═════ Source information
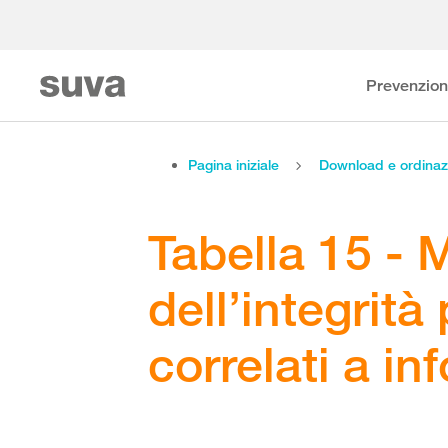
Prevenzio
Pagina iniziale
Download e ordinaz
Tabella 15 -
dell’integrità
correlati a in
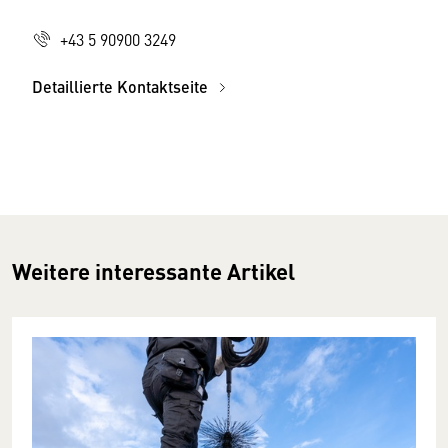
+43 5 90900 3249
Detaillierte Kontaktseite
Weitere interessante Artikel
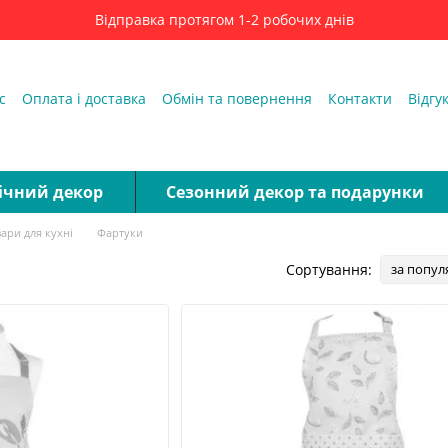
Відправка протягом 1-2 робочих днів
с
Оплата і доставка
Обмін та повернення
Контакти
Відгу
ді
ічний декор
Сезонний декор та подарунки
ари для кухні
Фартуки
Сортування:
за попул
══════════
═════ Source information
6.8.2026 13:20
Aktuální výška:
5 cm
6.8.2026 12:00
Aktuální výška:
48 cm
══════════
Where a line in the records above contains "декор", include it in the count, and give only that number.

→ **Solved exercise**: 2